Ngware e Ndirangu (2005) argumentam que nos países desenvolvidos, especialmente nos EUA e na Europa Ocidental, as taxas de formação e empregabilidade dos graduados, bem como a produtividade da pesquisa acadêmica, exemplos clássicos de PIs, são utilizadas para medir a eficiência institucional, e conseqüentemente definir os recursos financeiros cedidos pelos governos. Os autores classificam os PIs em duas categorias: indicadores institucionais administrativos - representados pelas medida do regime de trabalho, número de matrículas e dados financeiros; e, indicadores de ensino/aprendizagem e pesquisa - representados pelos "exames dos estudantes para verificar o resultado do processo de ensino, testes de atitude, análise das publicações e citações do corpo docente, revisão pelos pares dos projetos de pesquisa e avaliação de outros produtos acabados" (NGWARE; NDIRANGU, 2005, p. 184).

No Brasil, o sistema de avaliação externa implantado pelo SINAES vale-se de uma ampla gama de PIs, que são referidos pelo nome geral de indicadores, ordenados dentro de dez categorias analíticas distintas denominadas dimensões, por meio das quais se procura construir uma estrutura orgânica que abrange todas as atividades finalísticas e todos os procedimentos organizativos e operacionais das instituições (BRASIL, 2005). Dessa forma, as dimensões são agrupamentos de grandes traços ou características sobre os quais se emite juízo de valor para exprimir a totalidade da qualidade institucional. A estas são atribuídos pesos relativos à sua importância diante dos objetivos regulatórios e formativos assumidos pelo processo de avaliação, conforme destacado no quadro 1.
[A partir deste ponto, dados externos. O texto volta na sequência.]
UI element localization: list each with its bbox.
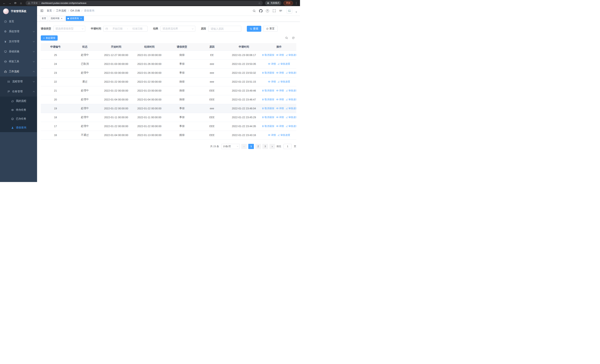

Cada dimensão apresenta indicadores organizados em grupos segundo a idéia de atribuir um conceito específico para cada elemento que evidencia o padrão de qualidade institucional. Os grupos agregam as características comuns para reunir os indicadores de forma lógica. Cada indicador exprime um aspecto ou uma característica específica da instituição, que podem ser observados, medidos, qualificados ou analisados. Alguns indicadores são considerados imprescindíveis pelo SINAES, ou seja, representam condições obrigatórias definidas pela legislação em vigor para o acesso e a permanência da instituição no sistema de ensino superior. A determinados indicadores é atribuída a condição NSA (não se aplica), ou seja, eles são opcionais para os Centros Universitários e as Faculdades, de forma a assegurar suas garantias de funcionamento em face da legislação. Os quadros 2 e 3 apresentam respectivamente os grupos e os indicadores de qualidade das dimensões 2 e 5, que possuem os maiores pesos relativos de todo o sistema.



A soma dos conceitos atribuídos aos indicadores de cada quadro irá constituir um conceito final para a dimensão correspondente. De acordo com a legislação brasileira, a avaliação de cursos, instituições e estudantes da educação superior deve adotar a escala de conceitos de 1 a 5, estabelecendo a seguinte classificação: conceitos 1 e 2 - situação ou desempenho fracos; conceito 3 - mínimo aceitável; conceitos 4 e 5 - situação ou desempenho fortes. Os conceitos devem explicitar elementos que além de estarem presentes na realidade do cotidiano das IES, exprimam também se há intencionalidade, direcionamento e compartilhamento que demonstrem a existência de uma construção coletiva e de uma progressiva institucionalização do conjunto de projetos e práticas constitutivas da identidade institucional. Para tanto, cabe ao avaliador externo observar os seguintes aspectos: "freqüência e intensidade de práticas e políticas acadêmicas; institucionalização decorrente da interação entre políticas e práticas institucionais; participação e apropriação pelos atores (internos e externos) das políticas e de seus resultados" (BRASIL, 2005, p. 24).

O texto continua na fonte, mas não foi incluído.